I went to a small college, between the years of 2004-2008. Thank God they were accredited before I finished, because they have sense closed. The school didn’t have a disibilities department, and I don’t think I could get the books in Braille. The first semester was long days, into long nights, after purchasing the books from the small campus book store, and scanning each night until 3AM on a flatbed scanner into Openbook software. I remember on a couple of ocasions when Openbook crashed while processing, after 5-8 hours of scanning. I got more common sense, I guess, after that first semester and purchased the books for the next semesters, before Christmas break, which of course, made for a fun break. I know so many of us have similar stories. I hadn’t touched a flatbed, really sense, until this last week.
It’s holiday time, and, Christmas gifts are being purchased. I found a hardback book for a friend. We have an all in one Brother print/scan etc. I found that there is an IPhone app that will print and scan, spisifically for the newer all in ones. I know Applevis already has posts regarding the I-Print&Scan app. This app is completely accessible on the scanning side, and you can scan multi page documents. First off, to have the all in one machine, in front of me where the computer would sit in college was nice, I didn’t have to reach over to my side.
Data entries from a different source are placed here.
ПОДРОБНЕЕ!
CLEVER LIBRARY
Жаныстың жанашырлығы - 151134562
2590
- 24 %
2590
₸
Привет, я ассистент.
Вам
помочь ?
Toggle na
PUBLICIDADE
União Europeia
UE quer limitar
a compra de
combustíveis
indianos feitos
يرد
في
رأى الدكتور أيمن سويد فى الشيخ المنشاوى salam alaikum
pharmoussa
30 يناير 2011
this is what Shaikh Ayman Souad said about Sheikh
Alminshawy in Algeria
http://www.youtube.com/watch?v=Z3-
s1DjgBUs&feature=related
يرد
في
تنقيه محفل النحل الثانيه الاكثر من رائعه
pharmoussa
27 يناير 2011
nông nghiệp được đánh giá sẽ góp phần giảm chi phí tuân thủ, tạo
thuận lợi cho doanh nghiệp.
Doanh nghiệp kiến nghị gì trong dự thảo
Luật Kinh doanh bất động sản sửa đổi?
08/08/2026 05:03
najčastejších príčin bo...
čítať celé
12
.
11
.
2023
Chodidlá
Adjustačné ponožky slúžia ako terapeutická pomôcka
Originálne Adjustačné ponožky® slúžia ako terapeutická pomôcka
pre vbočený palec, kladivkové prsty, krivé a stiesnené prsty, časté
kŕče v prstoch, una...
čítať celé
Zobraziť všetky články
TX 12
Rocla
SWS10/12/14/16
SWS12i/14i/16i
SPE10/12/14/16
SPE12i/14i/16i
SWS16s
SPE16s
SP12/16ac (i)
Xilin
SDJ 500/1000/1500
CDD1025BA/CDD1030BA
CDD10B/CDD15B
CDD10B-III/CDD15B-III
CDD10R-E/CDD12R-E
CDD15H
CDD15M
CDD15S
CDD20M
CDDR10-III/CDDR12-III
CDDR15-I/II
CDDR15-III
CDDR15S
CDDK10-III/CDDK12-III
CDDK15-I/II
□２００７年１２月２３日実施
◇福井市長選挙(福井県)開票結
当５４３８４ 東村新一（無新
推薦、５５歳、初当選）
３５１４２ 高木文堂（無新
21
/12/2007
Second, the scanning time was at least two times quicker for each scan than my old thin Cannon model. I scanned 40-60 pages at a time, and then converted to PDF. I honestly didn’t know how much the app could handle. I believe it scans into PNG files natiely, and each scan is around 5 MB. The app didnt’ choke though at all, and I believe I could have scanned the 160 page document all at once. I then through the 4 pdfs on my NAS, and used JAWS OCR to Word. Holy goodness it was quick! I used to let Openbook process 40 to 50 pages for at least an hour.
It’s amazing to see how the OCR technology has come along too,as the scanns have much less error in the OCR than they used to, and that’s, a book in the flatbed, not cut apart, as I used to have the bindings cut off my school books to scan.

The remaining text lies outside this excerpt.